O, regarde qui arrivent enfin! Se sont Joseph et Marie.

‘Attend ici, Marie,’ dit Joseph, ’pendant que je vais chercher une auberge. Je reviens tout de suite.’

Marie fait signe de la tête. Elle se met un peu sur le côté avec son ânon, qui profite de cet instant pour manger une petite touffe d’herbe qui pousse entre les pavées. Cette attente dure longtemps, très longtemps!

Voie Joseph qui revient.

Déçu il dit : ‘Marie, il y a de la place nulle part, mais on peut aller dans une étable. Tu trouverais cela grave?’

‘Mais non, Joseph. C’est mieux que rien. Allons vite, je suis épuisé.’

 

La nuit tombe rapidement. Partout les lumières s’allument. Bethlehem s’endort, mais quelque part une petite lampe à l’huile continue à brûler. N’es ce pas dans l’étable où sont Marie et Joseph?

Mais pourquoi ne dorment-ils pas?

Les pleurs d’un bébé résonnent, wouin wouin! Mais regardez! L’enfant est né! C’est un bébé tout basane avec des petits cheveux noirs qui sont plaqués contre sa tête, il gigote avec ses bras et ses jambes en faisant des cercles.

Marie regarde son fils premier né avec tendresse et fierté. Après elle l’enveloppe dans des langes, comme le font toutes les mamans en Israël.

 

Ils ressemblent à des tout simples bergers, qui doivent faire paître les troupeaux de moutons en dehors de la ville. Il y a toujours des voleurs où des animaux sauvages qui guettent une proie à capturer. C’est pour cela qu’ils allument un feu, et attachent leurs matraques à leur ceinture. Un grand bâton est posé à porté de mains. Ces grandes brutes en peau de moutons qui les protègent contre le froid ne sont pas des hommes de beaucoup de paroles. Ils se comprennent d’un seul geste.

‘Bèe bèe!’ entends-on ici et là, ‘bèe!’

Ces bruits sont très familiers aux bergers. Ils savent toute de suite quand il y a un danger qui menace. Mais soudain cette nuit qui se déroule comme d’habitude, devient une nuit très spéciale, un doux murmure, une voix avec un écho remarquable se fait entendre. Les bergers sursautent et tombent à la renverse.
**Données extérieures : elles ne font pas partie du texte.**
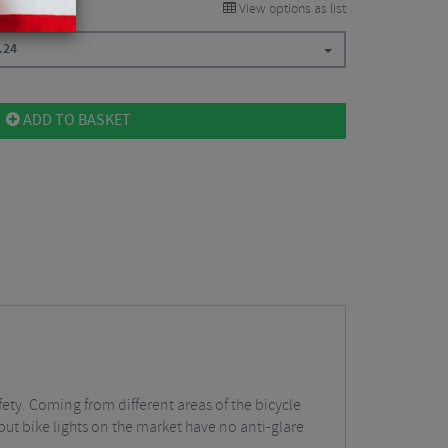
View options as list
.24
ADD TO BASKET
fety. Coming from different areas of the bicycle
tput bike lights on the market have no anti-glare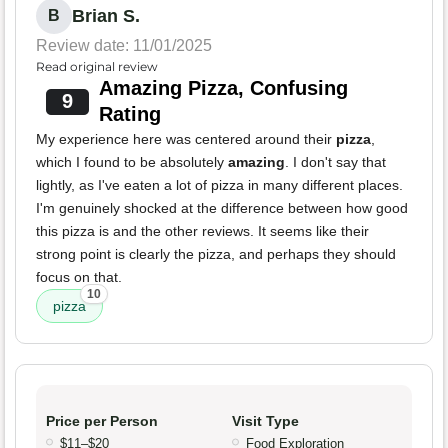
Brian S.
B
Review date: 11/01/2025
Read original review
Amazing Pizza, Confusing
9
Rating
My experience here was centered around their
pizza
,
which I found to be absolutely
amazing
. I don't say that
lightly, as I've eaten a lot of pizza in many different places.
I'm genuinely shocked at the difference between how good
this pizza is and the other reviews. It seems like their
strong point is clearly the pizza, and perhaps they should
focus on that.
10
pizza
Price per Person
Visit Type
$11–$20
Food Exploration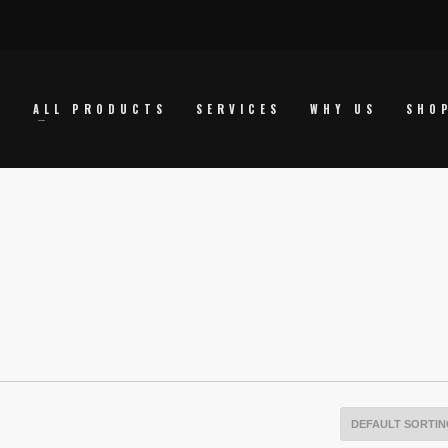
E
ALL PRODUCTS
SERVICES
WHY US
SHO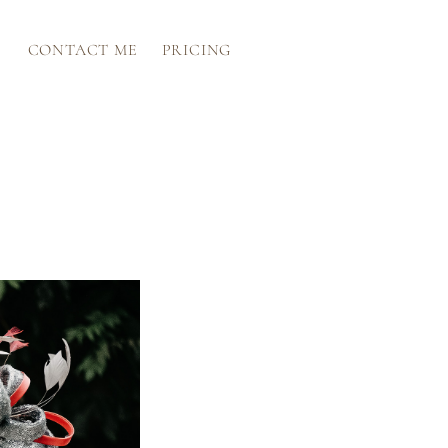
CONTACT ME
PRICING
Ils se cachent les yeux avec les bras.

‘Ne soyez pas craintive.’ entendes-ils dire. ’Soyez heureux. Car à l’instant même le Messie est né: Jésus. Allez le voir dans l’étable…’

Les bergers lancent un regard craintif d’en dessous leurs bras vers la lumière qui accompagne cette voix. Ils voient un ange tout près d’eux, et un peu plus loin il y en a des milliers. Une douce mélodie se fait entendre, qui leur fait battre le cœur plus fort.
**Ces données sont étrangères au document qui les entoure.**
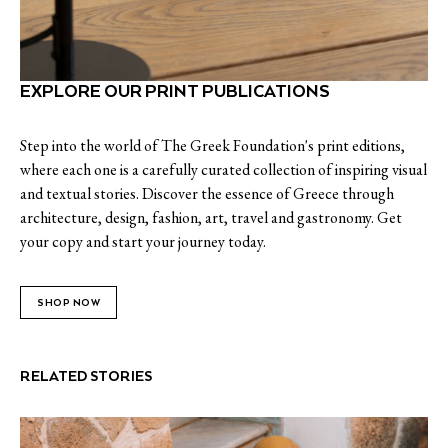
EXPLORE OUR PRINT PUBLICATIONS
Step into the world of The Greek Foundation's print editions,
where each one is a carefully curated collection of inspiring visual
and textual stories. Discover the essence of Greece through
architecture, design, fashion, art, travel and gastronomy. Get
your copy and start your journey today.
SHOP NOW
RELATED STORIES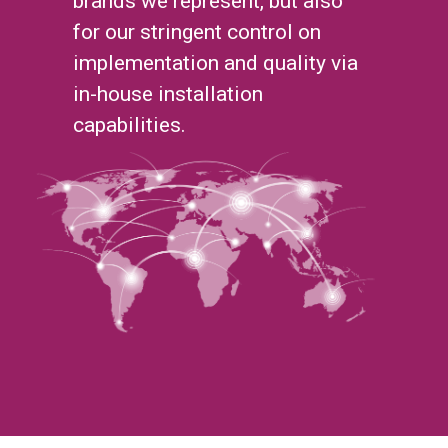
brands we represent, but also
for our stringent control on
implementation and quality via
in-house installation
capabilities.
‘Gloire a Dieu dans les cieux, et paix sur la terre aux gens qu’Il aime beaucoup.’ Combien de temps dur le chant? Un moment infini. Subitement tout a disparu. Tout semble redevenu comme avant: La nuit, les étoiles, le souffle du vent, les bruits des animaux…
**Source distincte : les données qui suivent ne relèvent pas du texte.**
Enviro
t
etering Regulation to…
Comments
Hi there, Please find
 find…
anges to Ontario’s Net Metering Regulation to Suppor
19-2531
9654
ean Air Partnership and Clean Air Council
Les bergers se regardent mutuellement, se consultent et prennent l’initiative de faire ce que l’ange leur avait conseillé: ’Ceci sera pour vous le signe. Tu trouveras l’enfant dans des langes, dans une étable…’

 

Par cette nuit particulière, ces simples bergers debout dans cette étable très salie regardent l’enfant nouveau-né. L’ânon pose sa tête sur l’épaule de Joseph et regarde aussi.

Le plus grand miracle de Dieu semble tellement simple. C’est le Fils de Dieu qui est venu sur la terre pour nous.